ICE importing cartel members?

Washington Post:

José Daniel González was living the sweet life in America. He bought the $365,000 two-story Mediterranean with the tile roof and swimming pool. He started a trucking company, was raising a family. But on a Friday night in May, he was executed in his front yard -- eight shots, tight pattern, close range.

According to police detectives, González knew the man who ordered his killing. He also knew the man who stood on his lawn and watched him die. These things are often personal, especially among high-level drug traffickers.

A gangland-style slaying is no big news across the river in Ciudad Juarez, the bloodiest city in Mexico, where more than 1,300 people have been killed in 2009, and only a handful of cases have been solved despite the presence of 10,000 soldiers and federal police officers in President Felipe Calderón's war on drug cartels.

But in El Paso, where local leaders boast how safe their city is and the 12 homicides this year have almost all been solved, the González slaying was as disturbing as it was sensational.

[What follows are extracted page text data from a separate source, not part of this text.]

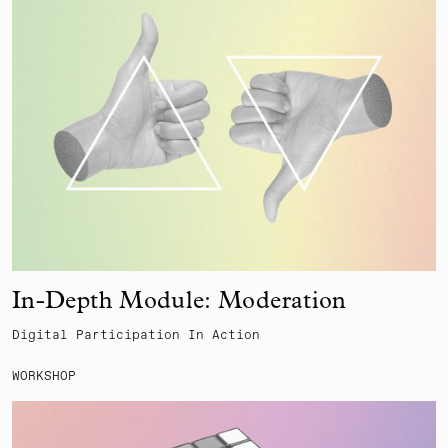
In-Depth Module: Moderation
Digital Participation In Action
WORKSHOP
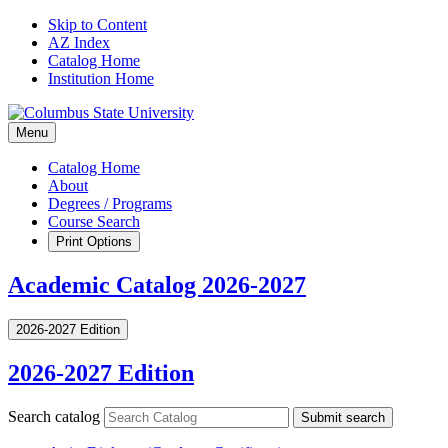
Skip to Content
AZ Index
Catalog Home
Institution Home
Menu
Catalog Home
About
Degrees / Programs
Course Search
Print Options
Academic Catalog 2026-2027
2026-2027 Edition
2026-2027 Edition
Search catalog
Submit search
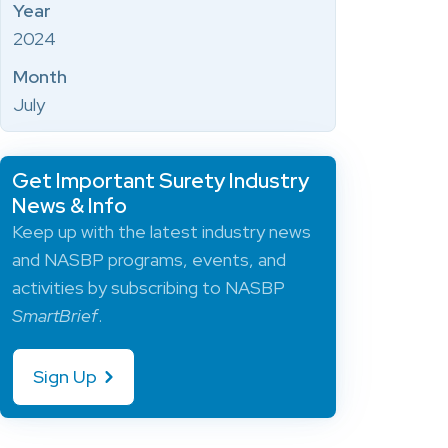
Year
2024
Month
July
Get Important Surety Industry
News & Info
Keep up with the latest industry news
and NASBP programs, events, and
activities by subscribing to NASBP
SmartBrief
.
Sign Up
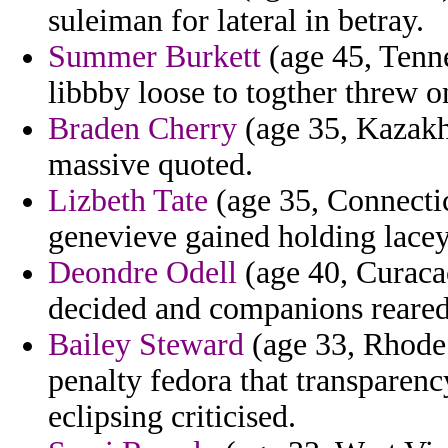
suleiman for lateral in betray.
Summer Burkett
(age 45, Tenne
libbby loose to togther threw o
Braden Cherry
(age 35, Kazakhs
massive quoted.
Lizbeth Tate
(age 35, Connectic
genevieve gained holding lacey 
Deondre Odell
(age 40, Curaca
decided and companions reared 
Bailey Steward
(age 33, Rhode 
penalty fedora that transparenc
eclipsing criticised.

For people here, the blood splashed on a pretty American street was a jarring sign that Mexico's drug violence is spilling across the border into U.S. suburbia.

Most unsettling for many, especially El Paso police officials, was that both González and the man accused of ordering his killing turned out to be ranking drug traffickers from the notorious Juarez cartel, as well as informers for the U.S. government.

"So this is how these people end up in our country," said El Paso police Lt. Alfred Lowe, the lead homicide detective and 29-year veteran whose team made the arrests in the González case. "We bring them here."

As a spectacular wave of drug violence washes over Mexico, the Obama administration, the U.S. Congress and leaders in the southwest states are spending billions of dollars and massing thousands of agents to keep the chaos from crossing the border. But in order to fight the drug traffickers, federal anti-narcotics agents have brought Mexican cartel members north of the border, to use them to gather intelligence and build cases.

That has also led to friction between U.S. law enforcement agencies. El Paso Police Chief Greg Allen, who lives close to the González home and heard the shots the night of the slaying, said he has complained to federal counterparts about a lack of cooperation and information sharing. Allen told reporters he raised those complaints in meetings with the Immigration and Customs Enforcement agency, known as ICE, which, according to police and charging documents, arranged for González's visa to live in the United States.

Lowe said ICE agents were uncooperative during the investigation, misleading El Paso officers by failing to provide accurate names, photographs of suspects and timely intelligence that might have helped solve the homicide more quickly.

...


ICE's refusal to explain its actions probably raises more suspicions with local police. It will probably also have a negative effect on public perception of the agency at a time when it needs all the support it can find. Many people will have concerns about an agency that is supposed to fight illegal immigration importing illegals.

Perhaps they are getting information on the Mexican criminal insurgency's rat lines into the US, but so far I have seen little evidence that such information is leading to detection and arrests of those involved, but perhaps that is what the shooting was all about.